Un conte à méditer : L'homme et l'enfant qui s'ennuyait...


Un homme d'un certain âge passait dans un village pour aller de l'autre côté de son département. Il avait une rencontre à faire de la plus haute importance.

Alors qu'il avançait tranquillement pas à pas vers ce qui l'animait tant, il croisa sur son chemin un enfant pas très grand.

Il s'étonna de le voir assis là, comme si, il attendait quelque chose. Il décida de prendre quelques minutes de son précieux temps pour aller lui demander s'il avait besoin d'aide ou de réconfort.

"Bonjour petit garçon, comment t'appelles-tu?" "Jean", répondit l'enfant. "Et que fais-tu là à cette heure-ci?" "N'as-tu pas eu envie de rejoindre tes camarades de classe?"

"Non", répondit l'enfant "car là-bas à l'école de mon village, je m'ennuie tout le temps. Les enfants de ma classe posent des questions auxquelles je connais déjà la réponse et le maître ne veut pas que je parle, sinon il dit que je vais perturber tout le monde."

"Ah oui", répondit le vieil homme, "c'est ennuyeux pour toi de ne pas pouvoir t'exprimer comme tu l'entends. Et ton maître ne t'a-t-il pas trouvé quelque chose de mieux à faire une fois que tu as terminé ce qu'il enseigne à tout le monde?"

Jean répondit : "II dit que je dois rester calme et que je ne dois gêner personne car les autres travaillent. Et que si pour moi c'est simple ce qu'il nous apprend, pour les autres c'est encore parfois un peu compliqué de comprendre ce qu'on leur demande."

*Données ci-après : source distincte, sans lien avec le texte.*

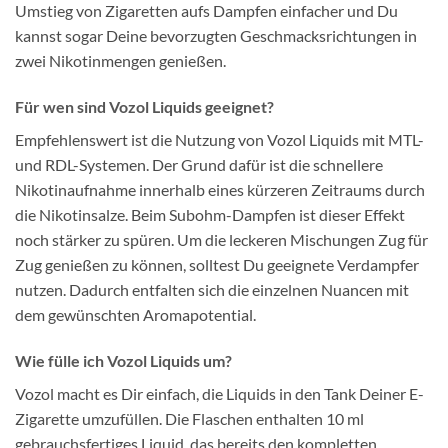
Umstieg von Zigaretten aufs Dampfen einfacher und Du
kannst sogar Deine bevorzugten Geschmacksrichtungen in
zwei Nikotinmengen genießen.
Für wen sind Vozol Liquids geeignet?
Empfehlenswert ist die Nutzung von Vozol Liquids mit MTL-
und RDL-Systemen. Der Grund dafür ist die schnellere
Nikotinaufnahme innerhalb eines kürzeren Zeitraums durch
die Nikotinsalze. Beim Subohm-Dampfen ist dieser Effekt
noch stärker zu spüren. Um die leckeren Mischungen Zug für
Zug genießen zu können, solltest Du geeignete Verdampfer
nutzen. Dadurch entfalten sich die einzelnen Nuancen mit
dem gewünschten Aromapotential.
Wie fülle ich Vozol Liquids um?
Vozol macht es Dir einfach, die Liquids in den Tank Deiner E-
Zigarette umzufüllen. Die Flaschen enthalten 10 ml
gebrauchsfertiges Liquid, das bereits den kompletten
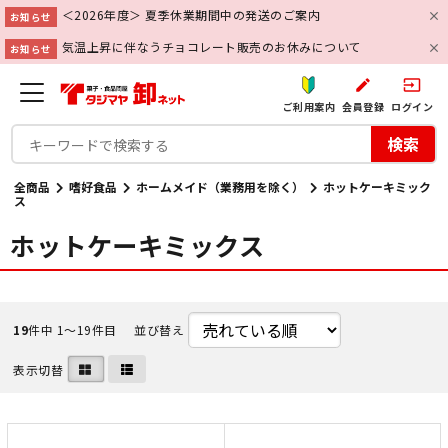
＜2026年度＞ 夏季休業期間中の発送のご案内
お知らせ
気温上昇に伴なうチョコレート販売のお休みについて
お知らせ
create
input
ご利用案内
会員登録
ログイン
検索
全商品
嗜好食品
ホームメイド（業務用を除く）
ホットケーキミック
ス
ホットケーキミックス
19
件中 1〜19件目
並び替え
表示切替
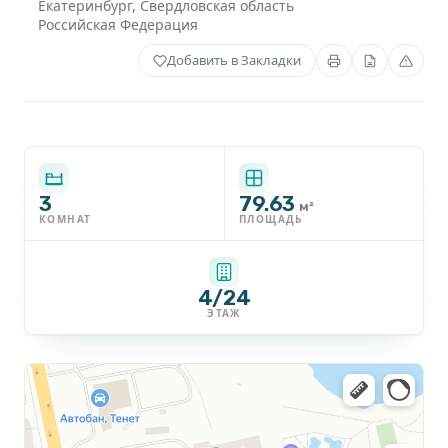
Екатеринбург
,
Свердловская область
Российская Федерация
Добавить в Закладки
3
79.63
м²
КОМНАТ
ПЛОЩАДЬ
4/24
ЭТАЖ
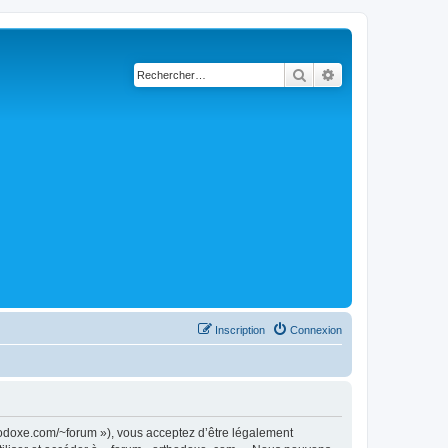
Rechercher
Recherche avancé
Inscription
Connexion
thodoxe.com/~forum »), vous acceptez d’être légalement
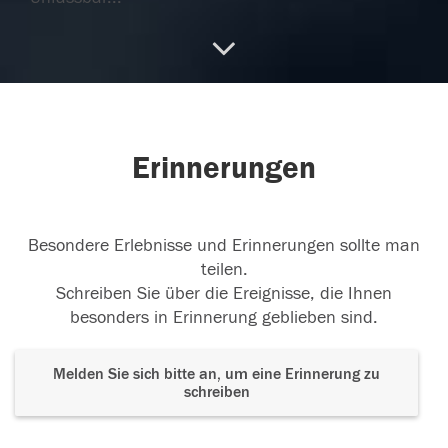
14.02.2018
Buon Viaggio Pino un giorno ci rivedremo tutti.
Erinnerungen
14.02.2018
Besondere Erlebnisse und Erinnerungen sollte man
teilen.
14.02.2018
Schreiben Sie über die Ereignisse, die Ihnen
besonders in Erinnerung geblieben sind.
Melden Sie sich bitte an, um eine Erinnerung zu
14.02.2018
schreiben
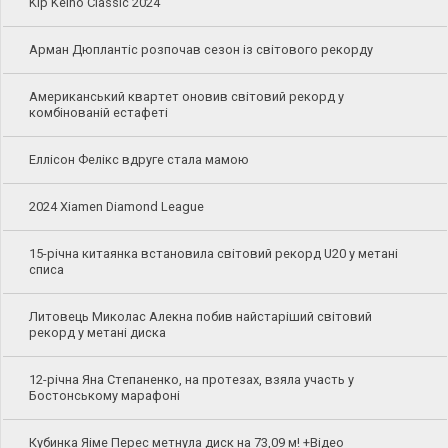
Kip Keino Classic 2024
Арман Дюплантіс розпочав сезон із світового рекорду
Американський квартет оновив світовий рекорд у
комбінованій естафеті
Еллісон Фелікс вдруге стала мамою
2024 Xiamen Diamond League
15-річна китаянка встановила світовий рекорд U20 у метані
списа
Литовець Миколас Алекна побив найстаріший світовий
рекорд у метані диска
12-річна Яна Степаненко, на протезах, взяла участь у
Бостонському марафоні
Кубинка Яіме Перес метнула диск на 73,09 м! +Відео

"Alors, tu as décidé de prendre la poudre d'escampette et de t'isoler du monde?" "Oui" répondit Jean. "J'ai compris la dernière fois en classe que si je ne faisais pas comme les autres, je serai puni de récréation. Alors j'ai décidé de moi-même de prendre la route des champs car ainsi je ne gênerai pas la classe et je pourrai faire ce que bon me semble."

"Et qu'est ce qui te plait de faire Jean, dans ta vie de tous les jours?" demanda le vieil homme.

"Moi j'aime voir des choses que je ne connais pas encore. Je veux découvrir le monde extérieur, celui qui m'émerveille car quand je le regarde avec mes yeux d'enfant, il brille de mille feux et a toutes les saveurs qui me rendent bien plus heureux ."

"Et en classe, tu n'apprends rien sur le monde?"

"Si", répondit Jean, "mais tout ce que l'on nous montre c'est dans des livres si lourds et si épais qu'on ne sait même plus dans quel endroit ça se trouve quand quelque chose nous plait. Et puis moi, j'aime bien voir avec mes mains, comme me disent mes parents, alors les livres c'est bien mais aller dans la nature c'est mieux."

"En parlant de tes parents, Jean, ils doivent s'inquiéter de ton absence car ton maître a dû les prévenir que tu n'étais pas en classe."

"Oui sûrement".

"Il faudrait peut-être que tu penses à rentrer chez toi? Mais avant, si tu veux Jean, je vais te confier une petite anecdote. Quand j'étais encore un tout petit enfant comme toi, je prenais comme on disait à mon époque "le chemin des écoliers", en fait je faisais l'école buissonnière et dès que l'école m'ennuyait, je partais dans la nature pour tout explorer. Alors je te comprends Jean et je suis sûr que tu seras heureux dans ta vie car tu sauras être qui tu veux vraiment. En attendant, il te faut aussi recevoir l'enseignement de ton maître et continuer de ton côté à expérimenter le monde qui t'entoure quand cela t'est permis."

"Il faut que je te laisse maintenant, j'ai un rendez-vous important aujourd'hui et qui va très certainement changer le cours de ma vie."

Sur ces belles paroles, Jean reprit le chemin de son village et de son école surtout et l'homme partit à son tour vers ce qui l'attendait et qui le rendait si heureux : l'espoir de jours meilleurs à venir.